How do I install pChart?

To install pChart, you need to download the pChart library from the official website. Once downloaded, extract the files and include the pChart class in your PHP script. You can then start using the pChart functions to create charts. Remember to ensure that your server meets the requirements for using pChart, which include PHP 5 or higher and GD library.

How do I create a basic chart using pChart?

Creating a basic chart with pChart involves several steps. First, you need to include the pChart class in your script. Then, you need to create a new pChart object and define the data for your chart. After that, you can set the properties for your chart, such as the size, colors, and labels. Finally, you can call the draw function to generate the chart.

Can I customize the appearance of my charts with pChart?

Yes, pChart provides a wide range of options for customizing the appearance of your charts. You can change the colors, fonts, and sizes of various elements. You can also add effects like shadows and gradients. The pChart library includes several built-in color schemes, but you can also define your own.

What types of charts can I create with pChart?

pChart supports a variety of chart types, including line charts, bar charts, pie charts, and radar charts. You can also create combination charts that include multiple types of data series. This flexibility makes pChart a versatile tool for data visualization in PHP.

How do I add labels to my charts in pChart?

Adding labels to your charts in pChart is straightforward. You can use the setLabel function to add labels to your data series. You can also customize the appearance of your labels, including the font, size, and color.

Can I save my charts as images with pChart?

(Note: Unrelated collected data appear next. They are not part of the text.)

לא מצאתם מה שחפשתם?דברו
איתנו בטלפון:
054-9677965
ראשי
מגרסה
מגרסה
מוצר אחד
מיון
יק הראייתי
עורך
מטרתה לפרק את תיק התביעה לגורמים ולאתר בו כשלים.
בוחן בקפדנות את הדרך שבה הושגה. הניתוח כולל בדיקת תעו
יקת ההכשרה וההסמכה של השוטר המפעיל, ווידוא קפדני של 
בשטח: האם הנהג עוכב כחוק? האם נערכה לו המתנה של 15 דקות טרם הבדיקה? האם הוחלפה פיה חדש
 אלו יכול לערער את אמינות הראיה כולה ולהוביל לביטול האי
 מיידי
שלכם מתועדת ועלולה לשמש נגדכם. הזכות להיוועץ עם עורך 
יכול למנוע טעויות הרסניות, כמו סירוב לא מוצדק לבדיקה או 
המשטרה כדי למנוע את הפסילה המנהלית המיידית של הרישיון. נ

Yes, pChart allows you to save your charts as images. You can use the render function to save your chart as a PNG, JPEG, or GIF image. This can be useful if you want to use your charts in other applications or documents.

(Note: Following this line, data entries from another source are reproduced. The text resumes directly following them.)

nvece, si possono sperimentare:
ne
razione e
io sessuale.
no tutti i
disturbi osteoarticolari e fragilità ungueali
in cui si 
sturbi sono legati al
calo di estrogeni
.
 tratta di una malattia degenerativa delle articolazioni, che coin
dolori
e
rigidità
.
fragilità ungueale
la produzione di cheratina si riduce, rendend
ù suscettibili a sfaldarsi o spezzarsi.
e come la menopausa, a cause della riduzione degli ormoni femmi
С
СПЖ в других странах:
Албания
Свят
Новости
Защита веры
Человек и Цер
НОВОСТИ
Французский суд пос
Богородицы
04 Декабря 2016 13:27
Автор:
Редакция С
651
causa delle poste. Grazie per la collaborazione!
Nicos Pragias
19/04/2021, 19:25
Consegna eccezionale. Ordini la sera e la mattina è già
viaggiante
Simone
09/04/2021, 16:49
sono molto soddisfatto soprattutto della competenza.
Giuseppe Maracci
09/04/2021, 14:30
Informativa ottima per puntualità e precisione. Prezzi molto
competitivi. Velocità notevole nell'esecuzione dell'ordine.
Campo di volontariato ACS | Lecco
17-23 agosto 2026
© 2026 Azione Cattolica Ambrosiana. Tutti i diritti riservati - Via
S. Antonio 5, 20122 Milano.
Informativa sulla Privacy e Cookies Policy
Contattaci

How do I handle errors in pChart?

pChart provides a built-in error handling mechanism. If an error occurs while creating a chart, pChart will generate an image with an error message. You can also use the setErrorHandler function to define your own error handling behavior.

Can I use pChart with other PHP frameworks?

Yes, you can use pChart with other PHP frameworks. You just need to include the pChart class in your script and then you can use its functions to create charts. However, you should check the compatibility of pChart with your specific framework.

Is pChart still maintained and updated?

As of now, the last update to pChart was in 2011. However, the library is still functional and can be used to create charts in PHP. If you encounter any issues, you can refer to the documentation or seek help from the community.